Mercury reporter James Beal went along to find out more.

SHE has sailed through two World Wars, five monarchs and 25 Prime Ministers - but now Bridgwater ship the Irene is being turned on to a whole new generation.

Irene was built by Bridgwater's FJ Carver and Son in 1907 and is the last of the South-West trading ketches still under sail.

Now an exhibition by Friends of Blake Museum, in the historic building on Blake Street, is showcasing work on Irene by schoolchildren in Bridgwater.

But, as Kay Robbins, learning co-ordinator from Blake Museum explains, it was all started by one picture.

She told the Mercury: “In January we took part in a Take One Picture project, where a museum takes a picture from its collection and teachers are encouraged to ask their pupils questions based on it.

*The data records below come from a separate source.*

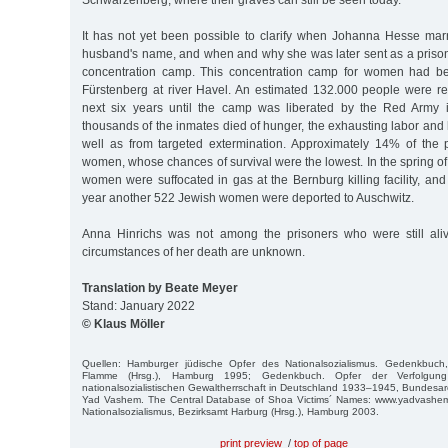
Schwarzenberg, where their graves can still be seen today.
It has not yet been possible to clarify when Johanna Hesse mar
husband's name, and when and why she was later sent as a priso
concentration camp. This concentration camp for women had be
Fürstenberg at river Havel. An estimated 132.000 people were re
next six years until the camp was liberated by the Red Army i
thousands of the inmates died of hunger, the exhausting labor and 
well as from targeted extermination. Approximately 14% of the
women, whose chances of survival were the lowest. In the spring 
women were suffocated in gas at the Bernburg killing facility, and 
year another 522 Jewish women were deported to Auschwitz.
Anna Hinrichs was not among the prisoners who were still ali
circumstances of her death are unknown.
Translation by Beate Meyer
Stand: January 2022
© Klaus Möller
Quellen: Hamburger jüdische Opfer des Nationalsozialismus. Gedenkbuch
Flamme (Hrsg.), Hamburg 1995; Gedenkbuch. Opfer der Verfolgun
nationalsozialistischen Gewaltherrschaft in Deutschland 1933–1945, Bundesarc
Yad Vashem. The Central Database of Shoa Victims´ Names: www.yadvashem
Nationalsozialismus, Bezirksamt Harburg (Hrsg.), Hamburg 2003.
print preview
/
top of page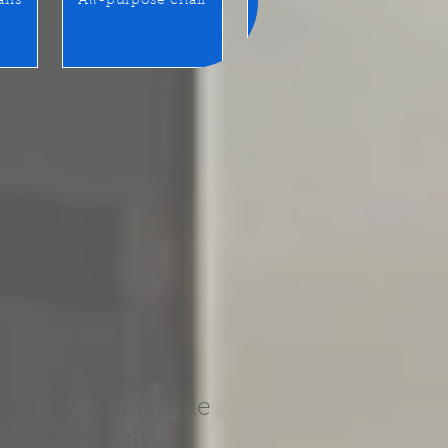
airs
All-purpose chair
Benches / Waiting seats
n Tray, Adjustable
 Fit any Chair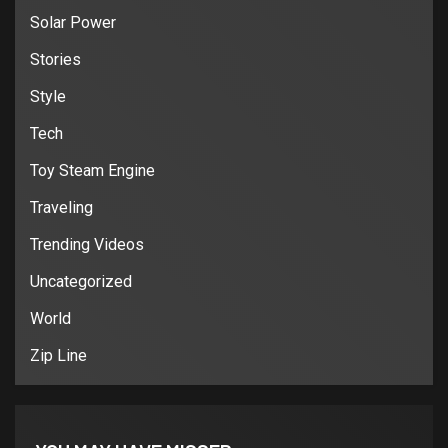
Solar Power
Stories
Style
Tech
Toy Steam Engine
Traveling
Trending Videos
Uncategorized
World
Zip Line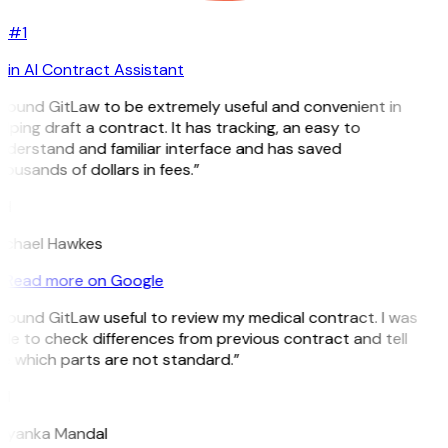
#1
in AI Contract Assistant
 found GitLaw to be extremely useful and convenient in
lping draft a contract. It has tracking, an easy to
nderstand and familiar interface and has saved
ousands of dollars in fees.”
H
ichael Hawkes
Read more on Google
 found GitLaw useful to review my medical contract. I was
le to check differences from previous contract and tell
e which parts are not standard.”
M
riyanka Mandal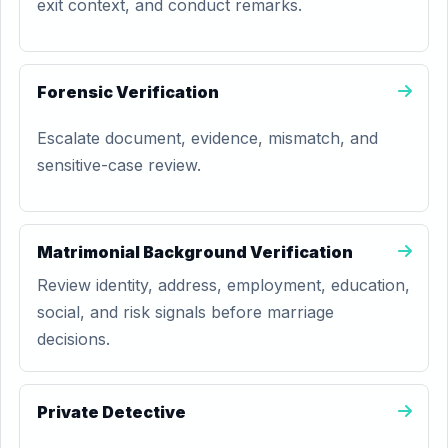
exit context, and conduct remarks.
Forensic Verification
Escalate document, evidence, mismatch, and
sensitive-case review.
Matrimonial Background Verification
Review identity, address, employment, education,
social, and risk signals before marriage
decisions.
Private Detective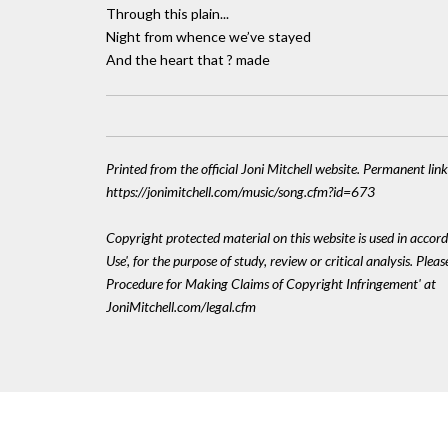
Through this plain...
Night from whence we’ve stayed
And the heart that ? made
Printed from the official Joni Mitchell website. Permanent link
https://jonimitchell.com/music/song.cfm?id=673
Copyright protected material on this website is used in accord
Use', for the purpose of study, review or critical analysis. Plea
Procedure for Making Claims of Copyright Infringement' at
JoniMitchell.com/legal.cfm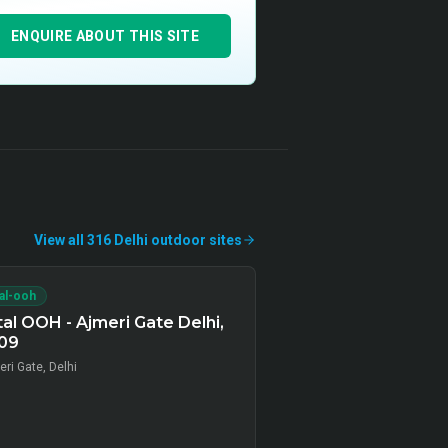
ENQUIRE ABOUT THIS SITE
View all
316
Delhi
outdoor
sites
tal-ooh
tal OOH - Ajmeri Gate Delhi,
09
ri Gate, Delhi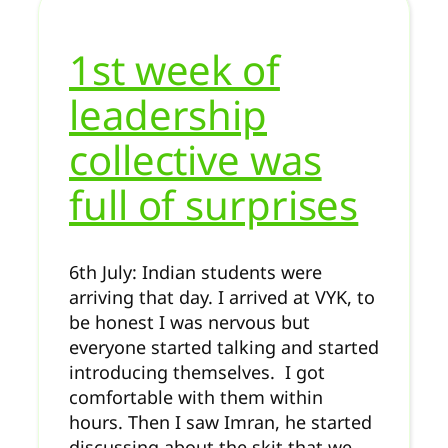
1st week of
leadership
collective was
full of surprises
6th July: Indian students were
arriving that day. I arrived at VYK, to
be honest I was nervous but
everyone started talking and started
introducing themselves. I got
comfortable with them within
hours. Then I saw Imran, he started
discussing about the skit that we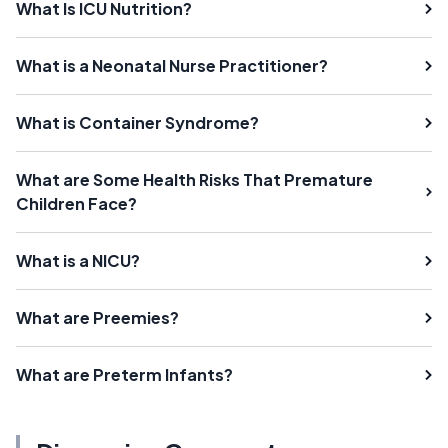
What Is ICU Nutrition?
What is a Neonatal Nurse Practitioner?
What is Container Syndrome?
What are Some Health Risks That Premature
Children Face?
What is a NICU?
What are Preemies?
What are Preterm Infants?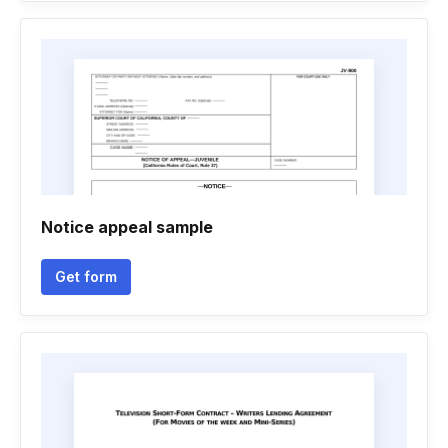
Notice appeal sample
Get form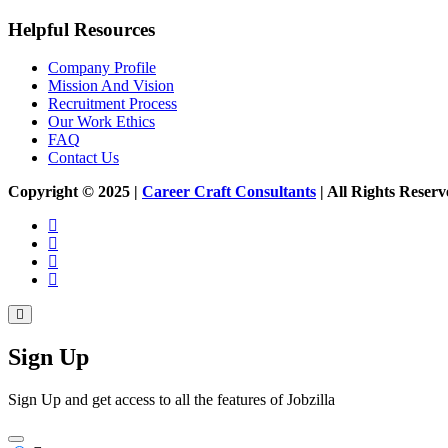
Helpful Resources
Company Profile
Mission And Vision
Recruitment Process
Our Work Ethics
FAQ
Contact Us
Copyright © 2025 |
Career Craft Consultants
| All Rights Res
Sign Up
Sign Up and get access to all the features of Jobzilla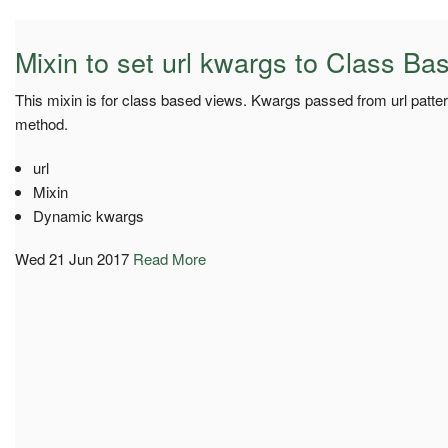
Mixin to set url kwargs to Class B
This mixin is for class based views. Kwargs passed from url patter
method.
url
Mixin
Dynamic kwargs
Wed 21 Jun 2017
Read More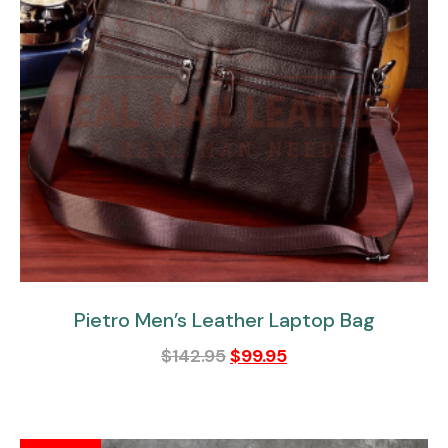
Pietro Men’s Leather Laptop Bag
$
142.95
$
99.95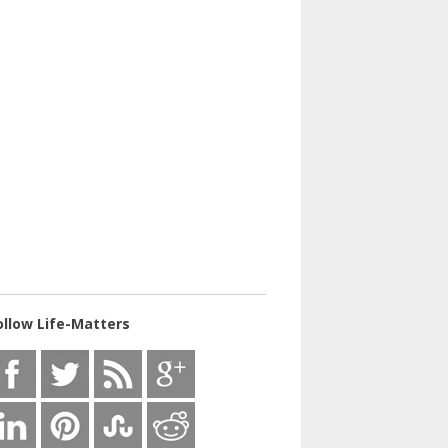
ollow Life-Matters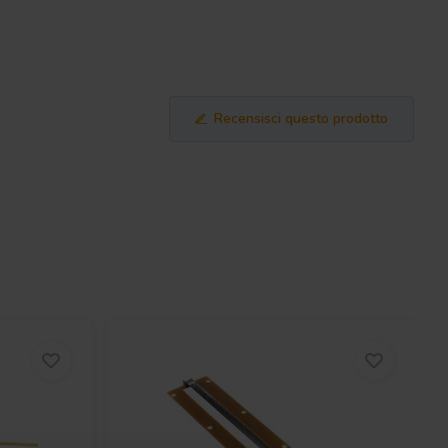
Recensisci questo prodotto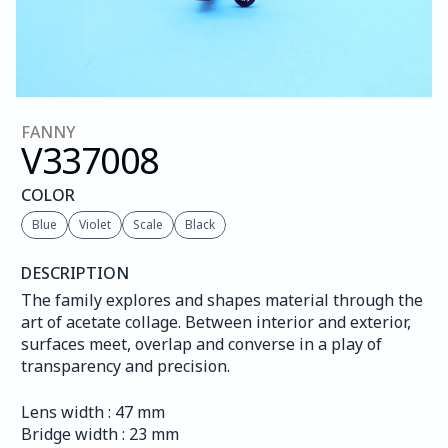
FANNY
V337
008
COLOR
Blue
Violet
Scale
Black
DESCRIPTION
The family explores and shapes material through the 
art of acetate collage. Between interior and exterior, 
surfaces meet, overlap and converse in a play of 
transparency and precision.
Lens width : 47 mm
Bridge width : 23 mm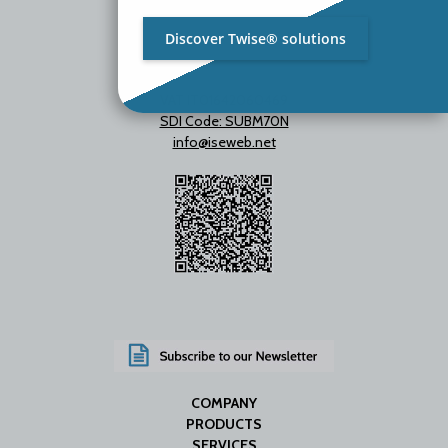
Discover Twise® solutions
VAT IT01642060469
SDI Code: SUBM70N
info@iseweb.net
COMPANY
PRODUCTS
SERVICES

“We chose the painting of the Irene, and the questions were along the lines of: where was she built? Who owned her? Where did she go?”

Teachers from Bridgwater schools then went to the museum to learn more about Irene - from her glorious trading days riding the oceans, to the devastating fire which sent her to the bottom of the sea in 2003.

Classes all around the town have now worked on models, paintings and poems about the Irene. Some have even learnt practical seafaring skills about knots and sails.

Much of their work is now on display at Blake Museum - as the month-long Irene exhibition was opened by Bridgwater Mayor Bill Monteith on Tuesday.

Kay added: “We have been very impressed indeed with the work the schools have produced.

“Also on exhibition is a model of the Irene and art work on greeting cards.”